◆ **What the exercise asks**
Across the records, count every line that includes "Colonia" and give the number by itself.
====
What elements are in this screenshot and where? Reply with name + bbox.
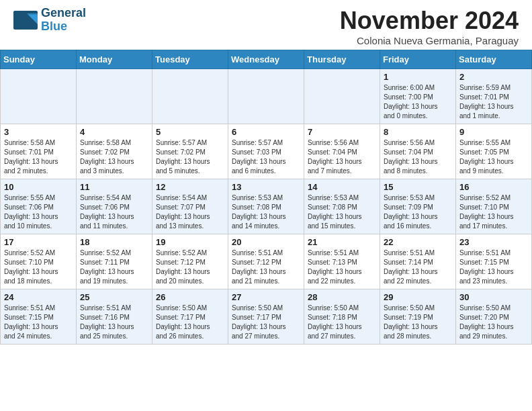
- day-info: Sunrise: 5:58 AM Sunset: 7:01 PM Dayligh…: [4, 138, 73, 176]
- calendar-week-row: 1Sunrise: 6:00 AM Sunset: 7:00 PM Daylig…: [1, 69, 532, 124]
- calendar: SundayMondayTuesdayWednesdayThursdayFrid…: [0, 50, 532, 345]
- calendar-week-row: 24Sunrise: 5:51 AM Sunset: 7:15 PM Dayli…: [1, 289, 532, 345]
- calendar-day-cell: 22Sunrise: 5:51 AM Sunset: 7:14 PM Dayli…: [380, 234, 456, 289]
- day-number: 1: [384, 72, 452, 82]
- day-info: Sunrise: 5:51 AM Sunset: 7:12 PM Dayligh…: [232, 248, 300, 286]
- day-info: Sunrise: 5:52 AM Sunset: 7:10 PM Dayligh…: [4, 248, 73, 286]
- calendar-day-cell: 12Sunrise: 5:54 AM Sunset: 7:07 PM Dayli…: [152, 179, 228, 234]
- day-info: Sunrise: 5:50 AM Sunset: 7:17 PM Dayligh…: [156, 304, 224, 341]
- logo-icon: [13, 11, 38, 30]
- calendar-day-cell: 24Sunrise: 5:51 AM Sunset: 7:15 PM Dayli…: [1, 289, 77, 345]
- calendar-day-cell: 13Sunrise: 5:53 AM Sunset: 7:08 PM Dayli…: [228, 179, 304, 234]
- calendar-day-cell: 3Sunrise: 5:58 AM Sunset: 7:01 PM Daylig…: [1, 124, 77, 179]
- weekday-header: Thursday: [304, 50, 380, 69]
- calendar-empty-cell: [1, 69, 77, 124]
- day-number: 5: [156, 127, 224, 137]
- day-number: 16: [459, 182, 528, 192]
- day-number: 21: [308, 237, 376, 247]
- day-number: 6: [232, 127, 300, 137]
- calendar-day-cell: 5Sunrise: 5:57 AM Sunset: 7:02 PM Daylig…: [152, 124, 228, 179]
- calendar-day-cell: 25Sunrise: 5:51 AM Sunset: 7:16 PM Dayli…: [77, 289, 152, 345]
- calendar-day-cell: 27Sunrise: 5:50 AM Sunset: 7:17 PM Dayli…: [228, 289, 304, 345]
- day-info: Sunrise: 5:52 AM Sunset: 7:10 PM Dayligh…: [459, 193, 528, 231]
- day-info: Sunrise: 5:54 AM Sunset: 7:06 PM Dayligh…: [80, 193, 148, 231]
- day-number: 3: [4, 127, 73, 137]
- calendar-day-cell: 6Sunrise: 5:57 AM Sunset: 7:03 PM Daylig…: [228, 124, 304, 179]
- day-number: 22: [384, 237, 452, 247]
- title-section: November 2024 Colonia Nueva Germania, Pa…: [340, 7, 519, 46]
- calendar-empty-cell: [77, 69, 152, 124]
- weekday-header: Friday: [380, 50, 456, 69]
- day-info: Sunrise: 5:56 AM Sunset: 7:04 PM Dayligh…: [384, 138, 452, 176]
- calendar-day-cell: 14Sunrise: 5:53 AM Sunset: 7:08 PM Dayli…: [304, 179, 380, 234]
- calendar-day-cell: 1Sunrise: 6:00 AM Sunset: 7:00 PM Daylig…: [380, 69, 456, 124]
- month-title: November 2024: [340, 7, 519, 35]
- calendar-day-cell: 16Sunrise: 5:52 AM Sunset: 7:10 PM Dayli…: [456, 179, 532, 234]
- day-number: 17: [4, 237, 73, 247]
- day-info: Sunrise: 5:58 AM Sunset: 7:02 PM Dayligh…: [80, 138, 148, 176]
- page-container: General Blue November 2024 Colonia Nueva…: [0, 0, 532, 345]
- calendar-empty-cell: [152, 69, 228, 124]
- calendar-day-cell: 4Sunrise: 5:58 AM Sunset: 7:02 PM Daylig…: [77, 124, 152, 179]
- day-number: 8: [384, 127, 452, 137]
- calendar-day-cell: 8Sunrise: 5:56 AM Sunset: 7:04 PM Daylig…: [380, 124, 456, 179]
- weekday-header: Monday: [77, 50, 152, 69]
- logo: General Blue: [13, 7, 86, 34]
- day-info: Sunrise: 5:55 AM Sunset: 7:06 PM Dayligh…: [4, 193, 73, 231]
- day-info: Sunrise: 5:51 AM Sunset: 7:13 PM Dayligh…: [308, 248, 376, 286]
- day-info: Sunrise: 5:54 AM Sunset: 7:07 PM Dayligh…: [156, 193, 224, 231]
- day-number: 4: [80, 127, 148, 137]
- day-info: Sunrise: 5:53 AM Sunset: 7:08 PM Dayligh…: [232, 193, 300, 231]
- day-info: Sunrise: 5:55 AM Sunset: 7:05 PM Dayligh…: [459, 138, 528, 176]
- day-number: 24: [4, 292, 73, 302]
- day-info: Sunrise: 5:57 AM Sunset: 7:02 PM Dayligh…: [156, 138, 224, 176]
- day-info: Sunrise: 5:57 AM Sunset: 7:03 PM Dayligh…: [232, 138, 300, 176]
- day-number: 25: [80, 292, 148, 302]
- day-number: 2: [459, 72, 528, 82]
- calendar-empty-cell: [228, 69, 304, 124]
- page-header: General Blue November 2024 Colonia Nueva…: [0, 0, 532, 50]
- day-number: 30: [459, 292, 528, 302]
- day-info: Sunrise: 5:53 AM Sunset: 7:09 PM Dayligh…: [384, 193, 452, 231]
- calendar-day-cell: 11Sunrise: 5:54 AM Sunset: 7:06 PM Dayli…: [77, 179, 152, 234]
- calendar-day-cell: 29Sunrise: 5:50 AM Sunset: 7:19 PM Dayli…: [380, 289, 456, 345]
- day-number: 26: [156, 292, 224, 302]
- calendar-week-row: 10Sunrise: 5:55 AM Sunset: 7:06 PM Dayli…: [1, 179, 532, 234]
- day-info: Sunrise: 5:52 AM Sunset: 7:12 PM Dayligh…: [156, 248, 224, 286]
- day-number: 15: [384, 182, 452, 192]
- day-info: Sunrise: 5:51 AM Sunset: 7:16 PM Dayligh…: [80, 304, 148, 341]
- day-info: Sunrise: 5:50 AM Sunset: 7:17 PM Dayligh…: [232, 304, 300, 341]
- calendar-day-cell: 2Sunrise: 5:59 AM Sunset: 7:01 PM Daylig…: [456, 69, 532, 124]
- calendar-day-cell: 28Sunrise: 5:50 AM Sunset: 7:18 PM Dayli…: [304, 289, 380, 345]
- weekday-header: Tuesday: [152, 50, 228, 69]
- day-number: 7: [308, 127, 376, 137]
- weekday-header: Wednesday: [228, 50, 304, 69]
- day-number: 29: [384, 292, 452, 302]
- day-number: 18: [80, 237, 148, 247]
- weekday-header: Sunday: [1, 50, 77, 69]
- location: Colonia Nueva Germania, Paraguay: [340, 35, 519, 46]
- calendar-day-cell: 20Sunrise: 5:51 AM Sunset: 7:12 PM Dayli…: [228, 234, 304, 289]
- day-info: Sunrise: 5:50 AM Sunset: 7:20 PM Dayligh…: [459, 304, 528, 341]
- day-number: 12: [156, 182, 224, 192]
- day-info: Sunrise: 5:52 AM Sunset: 7:11 PM Dayligh…: [80, 248, 148, 286]
- day-number: 10: [4, 182, 73, 192]
- calendar-day-cell: 7Sunrise: 5:56 AM Sunset: 7:04 PM Daylig…: [304, 124, 380, 179]
- calendar-day-cell: 26Sunrise: 5:50 AM Sunset: 7:17 PM Dayli…: [152, 289, 228, 345]
- calendar-week-row: 3Sunrise: 5:58 AM Sunset: 7:01 PM Daylig…: [1, 124, 532, 179]
- calendar-day-cell: 23Sunrise: 5:51 AM Sunset: 7:15 PM Dayli…: [456, 234, 532, 289]
- day-info: Sunrise: 5:53 AM Sunset: 7:08 PM Dayligh…: [308, 193, 376, 231]
- day-number: 13: [232, 182, 300, 192]
- logo-text: General Blue: [41, 7, 86, 34]
- calendar-day-cell: 9Sunrise: 5:55 AM Sunset: 7:05 PM Daylig…: [456, 124, 532, 179]
- calendar-day-cell: 19Sunrise: 5:52 AM Sunset: 7:12 PM Dayli…: [152, 234, 228, 289]
- day-info: Sunrise: 6:00 AM Sunset: 7:00 PM Dayligh…: [384, 83, 452, 121]
- calendar-day-cell: 10Sunrise: 5:55 AM Sunset: 7:06 PM Dayli…: [1, 179, 77, 234]
- day-info: Sunrise: 5:59 AM Sunset: 7:01 PM Dayligh…: [459, 83, 528, 121]
- calendar-day-cell: 15Sunrise: 5:53 AM Sunset: 7:09 PM Dayli…: [380, 179, 456, 234]
- day-number: 14: [308, 182, 376, 192]
- day-info: Sunrise: 5:51 AM Sunset: 7:14 PM Dayligh…: [384, 248, 452, 286]
- day-number: 27: [232, 292, 300, 302]
- day-info: Sunrise: 5:51 AM Sunset: 7:15 PM Dayligh…: [459, 248, 528, 286]
- day-number: 9: [459, 127, 528, 137]
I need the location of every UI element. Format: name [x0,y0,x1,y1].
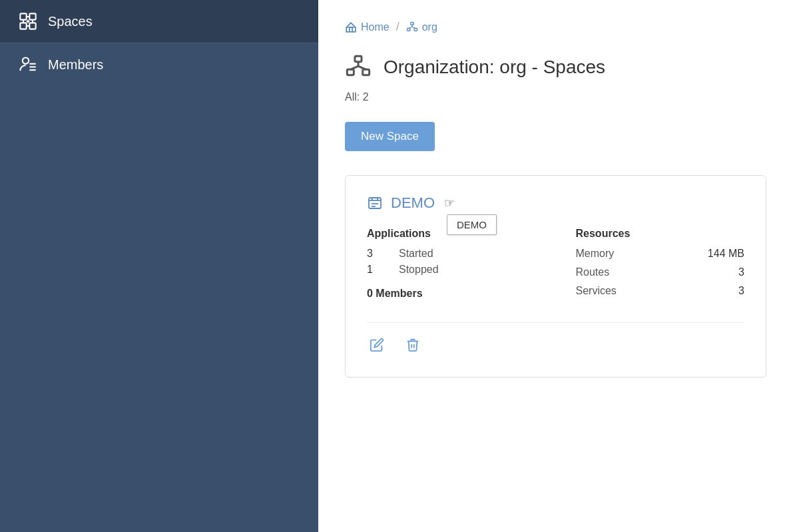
====
◆ **Written response**
4